API and data structure syntax

SQL_API_RC SQL_API_FN
  db2Runstats (
                db2Uint32 versionNumber,
                void * data,
                struct sqlca * pSqlca);

typedef SQL_STRUCTURE db2RunstatsData
{
  double iSamplingOption;
  unsigned char *piTablename;
  struct db2ColumnData        **piColumnList;
  struct db2ColumnDistData    **piColumnDistributionList;
  struct db2ColumnGrpData     **piColumnGroupList;
  unsigned char               **piIndexList;
  db2Uint32 iRunstatsFlags;
  db2int16 iNumColumns;
  db2int16 iNumColdist;
  db2int16 iNumColGroups;
  db2int16 iNumIndexes;
  db2int16 iParallelismOption;
  db2int16 iTableDefaultFreqValues;
  db2int16 iTableDefaultQuantiles;
  db2Uint32 iSamplingRepeatable;
  db2Uint32 iUtilImpactPriority;
  double iIndexSamplingOption;
} db2RunstatsData;

typedef SQL_STRUCTURE db2ColumnData
{
  unsigned char *piColumnName;
  db2int16 iColumnFlags;
} db2ColumnData;

typedef SQL_STRUCTURE db2ColumnDistData
{
  unsigned char *piColumnName;
  db2int16 iNumFreqValues;
  db2int16 iNumQuantiles;
} db2ColumnDistData;

typedef SQL_STRUCTURE db2ColumnGrpData
{
  unsigned char               **piGroupColumnNames;
  db2int16 iGroupSize;
  db2int16 iNumFreqValues;
  db2int16 iNumQuantiles;
} db2ColumnGrpData;

SQL_API_RC SQL_API_FN
  db2gRunstats (
                db2Uint32 versionNumber,
                void * data,
                struct sqlca * pSqlca);

typedef SQL_STRUCTURE db2gRunstatsData
{
  double iSamplingOption;
  unsigned char *piTablename;
  struct db2gColumnData       **piColumnList;
  struct db2gColumnDistData   **piColumnDistributionList;
  struct db2gColumnGrpData    **piColumnGroupList;
  unsigned char               **piIndexList;
  db2Uint16 *piIndexNamesLen;
  db2Uint32 iRunstatsFlags;
  db2Uint16 iTablenameLen;
  db2int16 iNumColumns;
  db2int16 iNumColdist;
  db2int16 iNumColGroups;
  db2int16 iNumIndexes;
  db2int16 iParallelismOption;
  db2int16 iTableDefaultFreqValues;
  db2int16 iTableDefaultQuantiles;
  db2Uint32 iSamplingRepeatable;
  db2Uint32 iUtilImpactPriority;
} db2gRunstatsData;

typedef SQL_STRUCTURE db2gColumnData
{
  unsigned char *piColumnName;
  db2Uint16 iColumnNameLen;
  db2int16 iColumnFlags;
} db2gColumnData;

typedef SQL_STRUCTURE db2gColumnDistData
{
  unsigned char *piColumnName;
  db2Uint16 iColumnNameLen;
  db2int16 iNumFreqValues;
  db2int16 iNumQuantiles;
} db2gColumnDistData;

typedef SQL_STRUCTURE db2gColumnGrpData
{
  unsigned char               **piGroupColumnNames;
  db2Uint16 *piGroupColumnNamesLen;
  db2int16 iGroupSize;
  db2int16 iNumFreqValues;
  db2int16 iNumQuantiles;
} db2gColumnGrpData;

db2Runstats API parameters

versionNumber: Input.
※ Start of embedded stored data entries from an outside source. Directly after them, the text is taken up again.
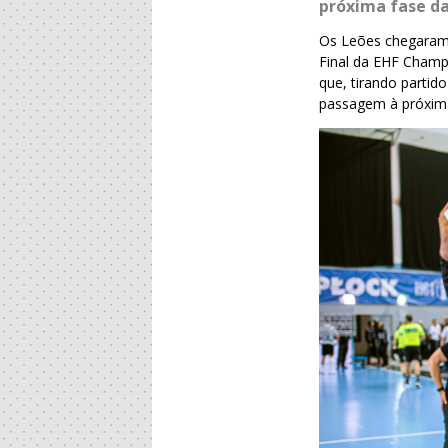
próxima fase da
Os Leões chegaram 
Final da EHF Champ
que, tirando partid
passagem à próxima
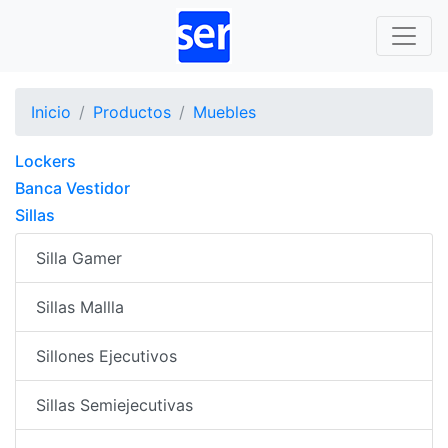
Inicio
Productos
Muebles
Lockers
Banca Vestidor
Sillas
Silla Gamer
Sillas Mallla
Sillones Ejecutivos
Sillas Semiejecutivas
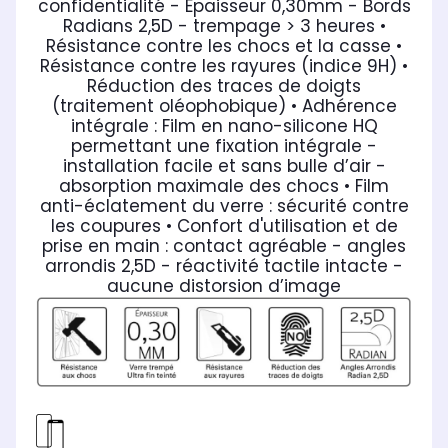
confidentialité - Epaisseur 0,30mm - Bords
Radians 2,5D - trempage > 3 heures
•
Résistance contre les chocs et la casse
•
Résistance contre les rayures (indice 9H)
•
Réduction des traces de doigts
(traitement oléophobique)
• Adhérence
intégrale : Film en nano-silicone HQ
permettant une fixation intégrale -
installation facile et sans bulle d’air -
absorption maximale des chocs
• Film
anti-éclatement du verre : sécurité contre
les coupures
• Confort d'utilisation et de
prise en main : contact agréable - angles
arrondis 2,5D - réactivité tactile intacte -
aucune distorsion d’image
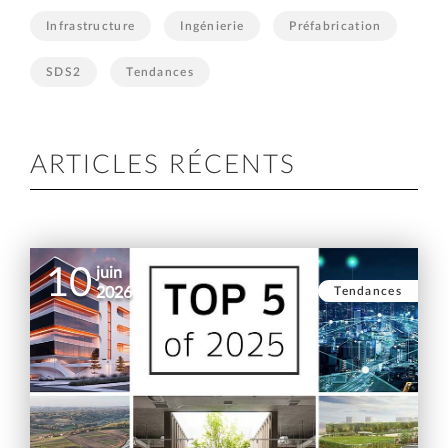
Infrastructure
Ingénierie
Préfabrication
SDS2
Tendances
ARTICLES RÉCENTS
10
juin
Tendances
2026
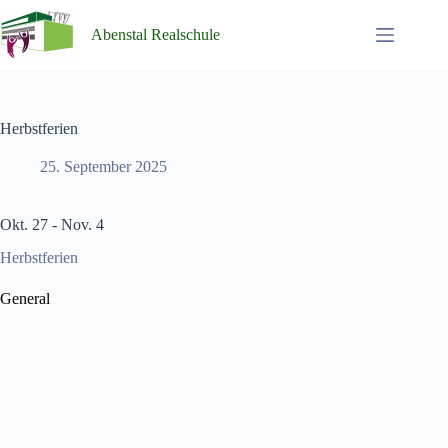
Zum
Inhalt
Abenstal Realschule
springen
Herbstferien
25. September 2025
Okt. 27 - Nov. 4
Herbstferien
General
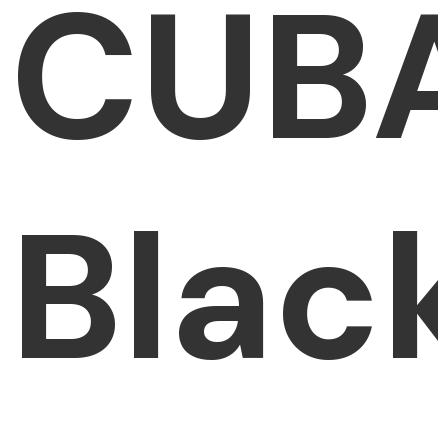
CUB
Blac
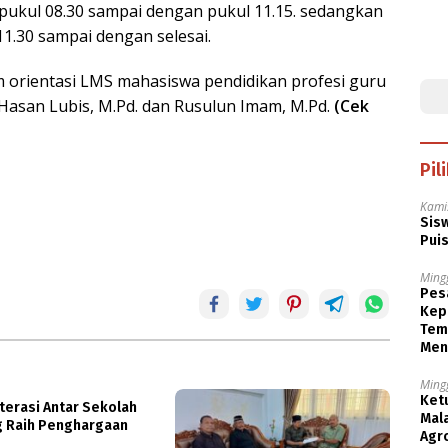
ukul 08.30 sampai dengan pukul 11.15. sedangkan
1.30 sampai dengan selesai.
 orientasi LMS mahasiswa pendidikan profesi guru
l Hasan Lubis, M.Pd. dan Rusulun Imam, M.Pd.
(Cek
Pil
Kami
Sisw
Puis
Ming
Pesa
Kep
Tem
Men
Ming
Ket
terasi Antar Sekolah
Mala
g Raih Penghargaan
Agr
Specifies the version and release level of the structure passed as the second parameter data.
data: Input. A pointer to the db2RunstatsData structure.
pSqlca: Output. A pointer to the sqlca structure.
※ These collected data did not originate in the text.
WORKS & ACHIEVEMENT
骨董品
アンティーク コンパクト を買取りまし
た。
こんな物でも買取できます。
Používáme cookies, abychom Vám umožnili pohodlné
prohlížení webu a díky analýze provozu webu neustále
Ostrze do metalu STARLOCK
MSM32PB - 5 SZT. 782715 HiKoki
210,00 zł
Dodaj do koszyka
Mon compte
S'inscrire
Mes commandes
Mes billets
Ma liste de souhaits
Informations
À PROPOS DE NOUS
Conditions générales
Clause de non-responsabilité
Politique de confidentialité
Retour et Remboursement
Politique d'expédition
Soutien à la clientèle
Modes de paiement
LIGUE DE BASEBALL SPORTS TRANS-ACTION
db2RunstatsData data structure parameters

iSamplingOption

Input. Indicates that statistics are to be collected on a sample of table or view data. iSamplingOption represents the size of the sample as a percentage P. This value must be a positive number that is less than or equal to 100, but may be between 1 and 0. For example, a value of 0.01 represents one one-hundredth of a percent, such that 1 row in 10 000 would be sampled, on average. A value of 0 or 100 will be treated by Db2® as if sampling was not specified, regardless of whether DB2RUNSTATS_SAMPLING_SYSTEM has been specified. A value greater than 100 or less than 0 will be treated by Db2 as an error (SQL1197N). The two possible types of sampling are BERNOULLI and SYSTEM. The sampling type specification is controlled by the indicated setting of DB2RUNSTATS_SAMPLING_SYSTEM in the iRunstatsFlags.

piTablename

Input. A pointer to the fully qualified name of the table or statistical view on which statistics are to be gathered. The name can be an alias. For row types, piTablename must be the name of the hierarchy's root table.

piColumnList

Input. An array of db2ColumnData elements. Each element of this array is made up of two sub-elements:

a string that represents the name of the column on which to collect statistics
a flags field indicating statistic options for the column

If iNumColumns is zero then piColumnList is ignored if provided.

piColumnDistributionList

Input. An array of db2ColumnDistData elements. These elements are provided when collecting distribution statistics on a particular column or columns is required. Each element of this array is made up of three sub-elements:

a string that represents the name of the column on which to collect distribution statistics
the number of frequent values to collect.
the number of quantiles to collect

Any columns which appear in the piColumnDistributionList that do NOT appear in the piColumnList, will have basic column statistics collected on them. This would be the same effect as having included these columns in the piColumnList in the first place. If iNumColdist is zero then piColumnDistributionList is ignored.

piColumnGroupList

Input. An array of db2ColumnGrpData elements. These elements are provided when collecting column statistics on a group of columns. That is, the values in each column of the group for each row will be concatenated together and treated as a single value. Each db2ColumnGrpData is made up of 3 integer fields and an array of strings. The first integer field represents the number of strings in the array of strings piGroupColumns. Each string in this array contains one column name. For example, if column combinations statistics are to be collected on column groups (c1,c2) and on (c3,c4,c5) then there are 2 db2ColumnGrpData elements in piGroupColumns.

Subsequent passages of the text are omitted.